▶ _DESCRIPTION OF THE TASK_: Under this line are the records; write out word for word the part that begins at the line containing "Ibu-ibu di Kampung Mesi Tak Perlu Lagi" and ends at the line containing "- Arif Banyuwangi", and no more.

▶ _Transcribed page contents_:
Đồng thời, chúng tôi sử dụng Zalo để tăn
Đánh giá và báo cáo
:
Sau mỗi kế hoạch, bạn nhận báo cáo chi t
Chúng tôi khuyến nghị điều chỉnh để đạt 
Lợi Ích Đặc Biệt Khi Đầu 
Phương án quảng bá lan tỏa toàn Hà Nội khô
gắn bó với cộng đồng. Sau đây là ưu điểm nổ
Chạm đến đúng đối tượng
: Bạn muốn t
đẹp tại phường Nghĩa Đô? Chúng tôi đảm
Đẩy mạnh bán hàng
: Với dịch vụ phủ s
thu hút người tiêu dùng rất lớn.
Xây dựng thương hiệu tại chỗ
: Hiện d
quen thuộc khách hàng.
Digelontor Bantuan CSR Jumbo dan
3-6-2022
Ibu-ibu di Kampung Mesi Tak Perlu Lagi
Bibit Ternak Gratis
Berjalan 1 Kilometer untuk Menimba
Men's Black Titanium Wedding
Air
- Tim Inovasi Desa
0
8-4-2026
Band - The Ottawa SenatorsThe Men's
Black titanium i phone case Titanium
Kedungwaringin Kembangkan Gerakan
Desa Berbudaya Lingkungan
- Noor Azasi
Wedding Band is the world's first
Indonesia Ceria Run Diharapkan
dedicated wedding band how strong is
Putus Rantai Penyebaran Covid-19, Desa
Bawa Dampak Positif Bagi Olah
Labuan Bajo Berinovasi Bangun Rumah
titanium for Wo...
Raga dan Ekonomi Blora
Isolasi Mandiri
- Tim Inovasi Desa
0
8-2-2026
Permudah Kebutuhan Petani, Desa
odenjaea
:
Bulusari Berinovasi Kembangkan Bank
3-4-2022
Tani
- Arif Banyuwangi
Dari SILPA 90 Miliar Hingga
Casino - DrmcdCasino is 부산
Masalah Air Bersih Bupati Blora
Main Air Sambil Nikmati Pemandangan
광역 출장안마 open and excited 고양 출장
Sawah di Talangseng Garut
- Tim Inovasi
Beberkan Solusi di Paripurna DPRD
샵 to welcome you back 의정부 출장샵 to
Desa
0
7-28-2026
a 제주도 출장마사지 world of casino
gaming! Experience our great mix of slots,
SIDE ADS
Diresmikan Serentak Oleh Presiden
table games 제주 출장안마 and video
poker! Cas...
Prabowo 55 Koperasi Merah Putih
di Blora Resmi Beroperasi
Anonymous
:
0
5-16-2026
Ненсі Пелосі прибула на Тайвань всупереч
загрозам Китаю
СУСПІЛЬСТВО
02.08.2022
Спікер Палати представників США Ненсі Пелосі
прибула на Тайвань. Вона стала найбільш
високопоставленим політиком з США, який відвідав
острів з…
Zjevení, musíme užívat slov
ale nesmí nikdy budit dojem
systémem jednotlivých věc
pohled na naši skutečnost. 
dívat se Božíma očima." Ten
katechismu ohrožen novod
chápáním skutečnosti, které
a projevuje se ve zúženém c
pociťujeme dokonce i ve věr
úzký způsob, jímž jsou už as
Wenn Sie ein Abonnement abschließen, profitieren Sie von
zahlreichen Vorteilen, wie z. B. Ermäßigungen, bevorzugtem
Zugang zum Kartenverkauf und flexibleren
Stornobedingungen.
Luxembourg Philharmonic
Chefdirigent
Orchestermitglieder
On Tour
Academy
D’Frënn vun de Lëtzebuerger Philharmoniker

▶ _ANSWER_:
Ibu-ibu di Kampung Mesi Tak Perlu Lagi
Bibit Ternak Gratis
Berjalan 1 Kilometer untuk Menimba
Men's Black Titanium Wedding
Air
- Tim Inovasi Desa
0
8-4-2026
Band - The Ottawa SenatorsThe Men's
Black titanium i phone case Titanium
Kedungwaringin Kembangkan Gerakan
Desa Berbudaya Lingkungan
- Noor Azasi
Wedding Band is the world's first
Indonesia Ceria Run Diharapkan
dedicated wedding band how strong is
Putus Rantai Penyebaran Covid-19, Desa
Bawa Dampak Positif Bagi Olah
Labuan Bajo Berinovasi Bangun Rumah
titanium for Wo...
Raga dan Ekonomi Blora
Isolasi Mandiri
- Tim Inovasi Desa
0
8-2-2026
Permudah Kebutuhan Petani, Desa
odenjaea
:
Bulusari Berinovasi Kembangkan Bank
3-4-2022
Tani
- Arif Banyuwangi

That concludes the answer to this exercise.